# My big family :p



## xtina127 (Dec 20, 2011)

I have two dogs Missy(Female Labx) and Mia(Female Yorkie), two ferrets Rickey(Female) and Baby(Male),my cat Sophia(Female siamese x), and three other cats living with me, Princess, Pepirka, and Rose. (all female)
And soon will be getting a betta.


----------



## Badjer (Oct 25, 2011)

Ooo ferrets! I've always wanted one, but my mother has heard too many ferret horror stories. You have some cute babies.


----------



## Romad (Jun 28, 2009)

Awwwwww..... Your furballs are all very sweet.


----------



## xtina127 (Dec 20, 2011)

MY 2 ferrets are little angels  they do not bite.. ferrets who bite where abused or not trained.. you must train them just as you would a puppy not to bite. The big problem with ferrets is they are alot of work, a double ferretnation cage is the only cage I would use for a ferret and they cost $200-400 depends.. they MUST have their litterboxes changed once per day min. fresh food and a water bottle and bowl aviable at all times.. 4 hours during the day of play time. as well a ferret proofed area they are excape artest. they need vet care, they get their needles as a dog would. they need high quality food. not cheep :/ ferrets are alot of work. But I love them and wouldn't not have one at this point


----------



## Pitluvs (Jun 22, 2011)

I've owned 8 ferrets in my lifetime, amazing animals.
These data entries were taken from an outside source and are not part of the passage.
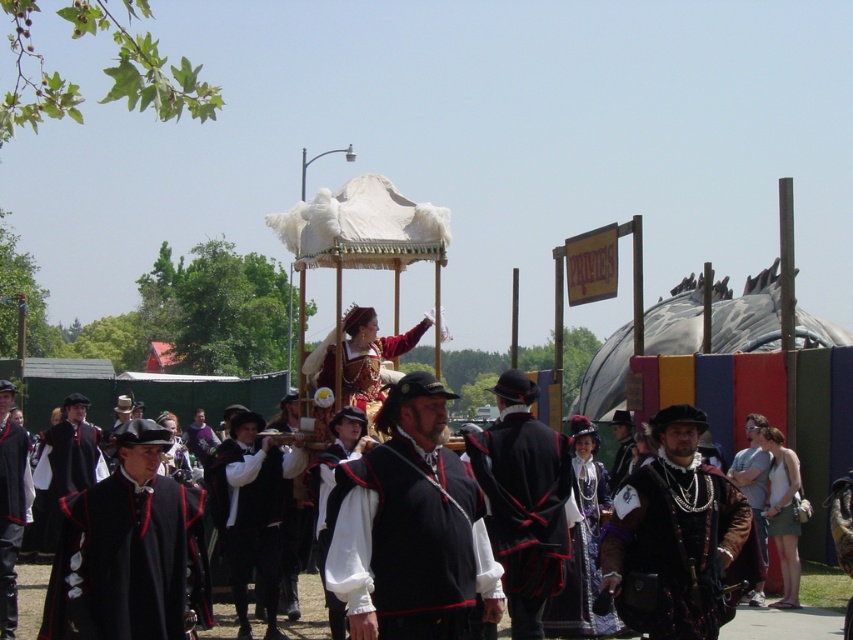 You are a photographer at the Renaissance fair and want to capture both the black velvet cape at center and the gold metallic armor at center in your shot. Which object should you adjust your camera to focus on first if you want to include both in the frame?

The black velvet cape at center is to the left of the gold metallic armor at center, so you should focus on the gold metallic armor at center first to ensure both are in the frame.

You are a costume designer observing the Renaissance fair procession. You need to determine which cape can better accommodate a larger emblem on the back without looking overcrowded. Based on the velvet brown cape at center and the matte black cape at left, which one would you recommend?

The velvet brown cape at center has a larger size compared to the matte black cape at left, making it more suitable for a larger emblem without overcrowding. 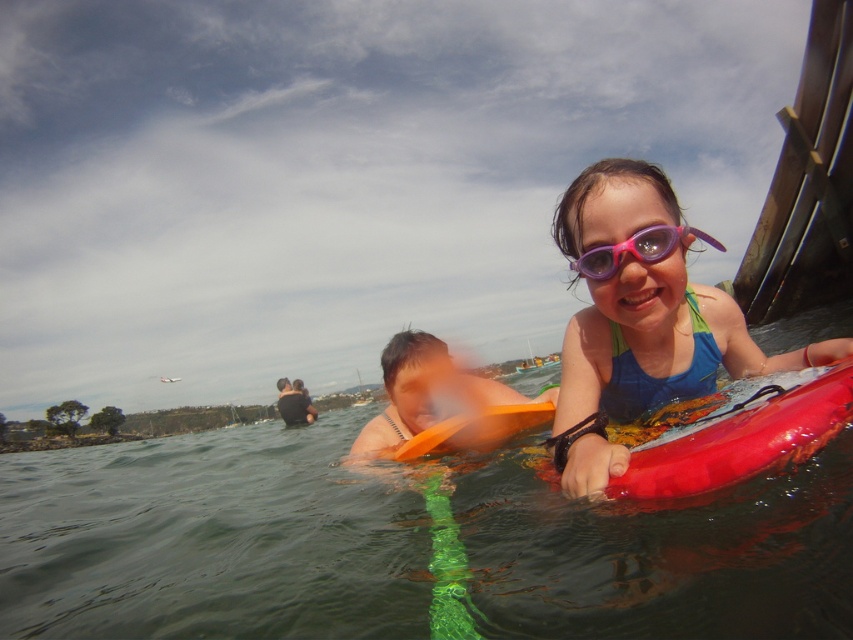 Question: Can you confirm if blue fabric swimsuit at upper right is positioned to the left of purple matte goggles at upper center?

Choices:
 (A) yes
 (B) no

Answer: (B)

Question: Can you confirm if blue fabric swimsuit at upper right is wider than rubberized red canoe at right?

Choices:
 (A) no
 (B) yes

Answer: (B)

Question: Which of the following is the farthest from the observer?

Choices:
 (A) (635, 208)
 (B) (666, 240)

Answer: (A)

Question: Which point is farther to the camera?

Choices:
 (A) (x=751, y=412)
 (B) (x=605, y=160)
 (C) (x=671, y=244)

Answer: (B)

Question: Is rubberized red canoe at right thinner than orange foam paddle at center?

Choices:
 (A) no
 (B) yes

Answer: (B)

Question: Among these objects, which one is nearest to the camera?

Choices:
 (A) purple matte goggles at upper center
 (B) rubberized red canoe at right
 (C) blue fabric swimsuit at upper right
 (D) orange foam paddle at center

Answer: (B) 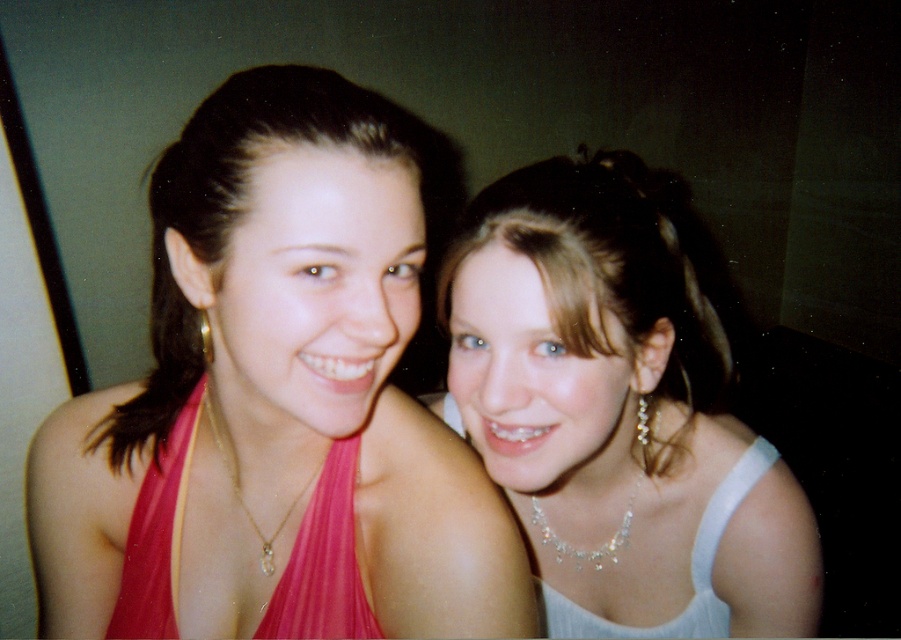 In the scene shown: Who is positioned more to the right, pink satin dress at center or white satin dress at right?

Positioned to the right is white satin dress at right.

Is pink satin dress at center bigger than white satin dress at right?

No.

Does point (347, 452) come farther from viewer compared to point (712, 616)?

No.

Where is `pink satin dress at center`? pink satin dress at center is located at coordinates (323, 563).

Is point (197, 364) in front of point (137, 513)?

No, it is not.

Is pink satin halter top at left wider than pink satin dress at center?

Yes, pink satin halter top at left is wider than pink satin dress at center.

Find the location of a particular element. pink satin halter top at left is located at coordinates (275, 404).

What are the coordinates of `pink satin halter top at left` in the screenshot? It's located at (275, 404).

Which is below, pearl necklace at upper right or white satin dress at right?

white satin dress at right is below.

Does pearl necklace at upper right have a lesser width compared to white satin dress at right?

Incorrect, pearl necklace at upper right's width is not less than white satin dress at right's.

Is point (617, 184) behind point (711, 524)?

No.

Where is `pearl necklace at upper right`? This screenshot has width=901, height=640. pearl necklace at upper right is located at coordinates (619, 408). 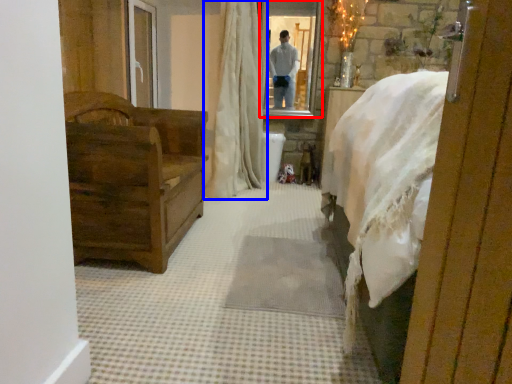 Question: Which of the following is the farthest to the observer, mirror (highlighted by a red box) or curtain (highlighted by a blue box)?

Choices:
 (A) mirror
 (B) curtain

Answer: (A)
If I didn't have so many pets, I'd own ferrets again <3 Gorgeous pets you have there!!


----------



## onefish2fish (Jul 22, 2008)

ive never owned a ferret but i had one show up on my back porch one night. at the time my mother called animal control. they came, got it, and left and another ferret showed up on my porch. now if they didnt let the first one out of their van down the street from before they prob. thought we were trying to get rid of our ferrets because my mom had called them back saying there was another ferret on her porch. lol


----------



## VikingPrincess (Aug 26, 2011)

Awww,cute! I love ferrets. I would love one someday...in the far future.


----------



## Laki (Aug 24, 2011)

Cute babies there  The siamese kittie is such a cutie


----------